Fadil Solimon conducts a workshop with students in Istanbul. Photo courtesy of Center for Cross-Cultural Communication

ISTANBUL (RNS) In the bustling conservative Fatih district, Fadel Solimon looks at the floor and nods as a young woman asks him for advice on how to respond to criticism of Islam on Twitter.  

“Ever since these Paris attacks, people have been tweeting at me with all these verses in the Quran saying to conquer land, expand borders, force everyone to convert or pay the jizya,” she said, referring to a tax levied on non-Muslims.

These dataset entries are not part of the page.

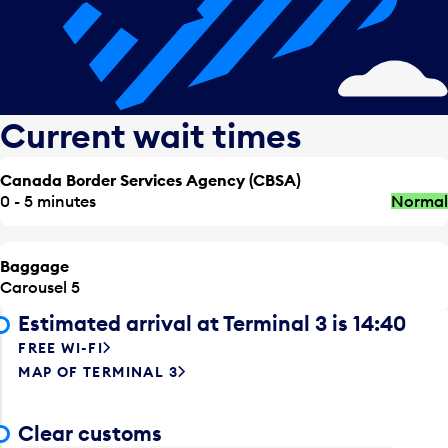
Current wait times
Canada Border Services Agency (CBSA)
0 - 5 minutes
Normal
Baggage
Carousel 5
Estimated arrival at Terminal 3 is 14:40
FREE WI-FI
MAP OF TERMINAL 3
Clear customs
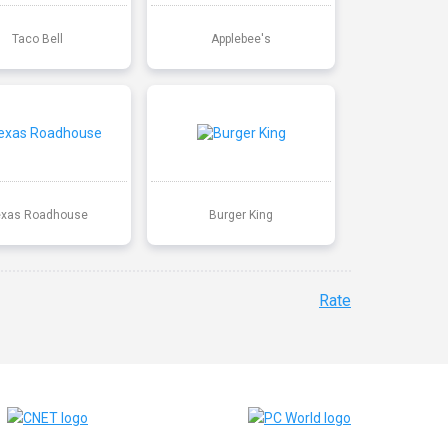
Taco Bell
Applebee's
exas Roadhouse
Burger King
Rate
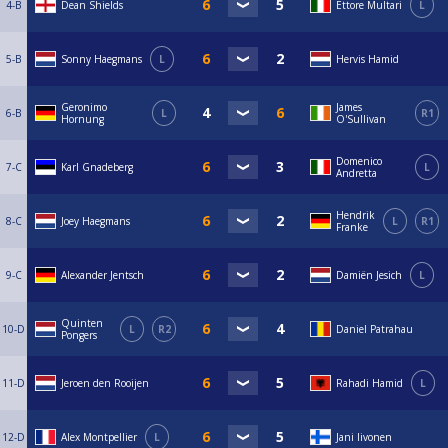
4-B
Dean Shields
Ettore Multari
L
5-B
Sonny Haegmans
L
Hervis Hamid
Geronimo
James
6-B
L
R1
Hornung
O'Sullivan
Domenico
7-C
Karl Gnadeberg
L
Andretta
Hendrik
8-C
Joey Haegmans
L
R1
Franke
9-C
Alexander Jentsch
Damiën Jesich
L
Quinten
10-D
L
R2
Daniel Patrahau
Pongers
11-D
Jeroen den Rooijen
Rahadi Hamid
L
12-D
Alex Montpellier
L
Jani Iivonen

“No, that’s not true, that’s not true,” interjected Solimon.  

“But the verses are there,” continued the woman. “They are in the Quran. Didn’t empires like the Ottoman Empire spread like that?”

“Defending Islam is not defending Islamic history,” Solimon replied. “The Ottomans were not angels. The Umayyads were not angels. The Abbasids were not angels. You shouldn’t defend Islamic history,” he said, recounting three historical Muslim empires.  

Solimon then returned to the verses under examination in the Quran and offered his own view. “The Quran simply says if a neighboring country violates a peace agreement, or they attack you, you can defend yourself. … It does not teach you to conquer for wealth, but to remove oppression, to defend the weak.”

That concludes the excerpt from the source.